Despite all the brouhaha the labor market is still rife in instances
of exploitation of unorganized laborers, especially the children
and teenagers. True that the Fair Labor Standards Act (FLSA), 1938,
provides for a minimum wage and overtime pay and places strict limits
on child labor. President Clinton had proposed to raise the minimum
wage for this underprivileged to $6.15 per hour soon, but the rates
are still at $5.85 per hour.. Yet despite this raise the payment
would work out to be far less than the monthly average hourly wage
for production workers. It is also hard fact every year several
hundred thousand unrepresented American employees are discharged
without proper causes. Despite the social and political power enjoyed
by the labor organizations Job security has turned out to be a passé.
In fact as the American labor movement crosses the second century
it is confronted with more challenges than cheers.
We have given you a detailed list
on the prevailing minimum rates at the different states. Click here
to view them.
Let's take a look at the trend:
The American labor movement has historically derived its organizational
strength from the Northern blue-collar workers. Today things have
changed drastically. As the US continues its transformation into
a post-industrial society with knowledge-edge the job as well as
the labor profile has changed quite a lot. Keeping pace with these
changes the number of white collar and service positions has increased
while the number of blue collar production jobs has shrunk sizably.
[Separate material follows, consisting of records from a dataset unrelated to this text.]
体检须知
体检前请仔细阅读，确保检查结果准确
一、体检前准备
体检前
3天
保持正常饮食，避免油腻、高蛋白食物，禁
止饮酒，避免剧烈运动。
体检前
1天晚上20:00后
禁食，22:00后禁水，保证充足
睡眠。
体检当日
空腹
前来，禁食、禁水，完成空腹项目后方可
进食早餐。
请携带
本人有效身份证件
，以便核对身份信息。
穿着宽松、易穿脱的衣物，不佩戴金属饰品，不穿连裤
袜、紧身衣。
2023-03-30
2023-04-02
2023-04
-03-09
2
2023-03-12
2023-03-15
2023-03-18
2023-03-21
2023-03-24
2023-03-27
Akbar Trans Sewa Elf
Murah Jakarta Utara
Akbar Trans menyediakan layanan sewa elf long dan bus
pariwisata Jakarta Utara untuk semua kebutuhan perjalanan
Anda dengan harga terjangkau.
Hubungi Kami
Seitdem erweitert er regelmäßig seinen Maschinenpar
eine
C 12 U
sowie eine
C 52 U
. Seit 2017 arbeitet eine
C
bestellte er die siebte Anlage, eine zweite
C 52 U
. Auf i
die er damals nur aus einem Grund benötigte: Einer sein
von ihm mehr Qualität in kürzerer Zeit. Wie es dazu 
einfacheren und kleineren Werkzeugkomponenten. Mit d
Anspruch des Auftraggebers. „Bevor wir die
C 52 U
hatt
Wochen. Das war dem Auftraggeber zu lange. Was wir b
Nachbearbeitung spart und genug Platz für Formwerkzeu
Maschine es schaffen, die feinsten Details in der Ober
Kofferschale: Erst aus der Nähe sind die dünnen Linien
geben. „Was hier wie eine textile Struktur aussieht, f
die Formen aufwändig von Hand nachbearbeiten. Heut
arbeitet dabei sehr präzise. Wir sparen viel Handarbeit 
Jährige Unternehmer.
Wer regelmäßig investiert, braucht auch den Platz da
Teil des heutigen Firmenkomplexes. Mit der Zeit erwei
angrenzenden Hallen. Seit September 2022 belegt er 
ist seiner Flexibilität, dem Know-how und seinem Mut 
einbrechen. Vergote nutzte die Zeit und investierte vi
Accordingly, the condition of the organized labor force in the US
has improved compared to that of their brethren some hundred years
ago. The government extends newer benefits to help American workers
acquire the skills and get the information they need to succeed
in the 21st Century. Recently Vice President Al Gore announced a
new website, www.workers.gov, that connects workers and their families
to government services and information.
Over the recent past a broad consensus on the employer-employee
relationship has developed. The consensus begins with a recognition
that market processes, including labor markets have created enormous
wealth. But in fact, the markets are yet to be based on perfect,
self-regulating mechanisms. And the axe of this imperfection often
falls on the weaker sections of labor force. For instance, see the
plight of the labor force, not coming under the purview of organizations
The galloping pace with which this unorganized labor force is growing
has become a cause
of concern. Unions now represent about 13 per cent of the work force.
Thanks to the changed psyche - the growing awareness of the possibilities
for individual advancement and the tendency to dissociate one's
future from collective actions. Result, there has been an alarming
fall in the membership of the labor unions over the recent past.
This decline in union strength has deprived most workers of meaningful
collective representation. However, if labor organizations become
ineffective, many of the employees will exploit the situation. If
there is no statutory minimum wage, many workers, especially those
with little or no bargaining power would be subject to the whims
of market and would be forced to accept earnings that are considered
socially unacceptable. Finally in the absence of total labor movement
the federal and the state legislators will be less inclined to support
statutes protecting workers' interests.
While promises are still there, the lurking perils over the labor
are no less significant. So the writing on the wall is even after
a couple of centuries of morph sis America can hardly deny the need
and relevance of organized labor movement.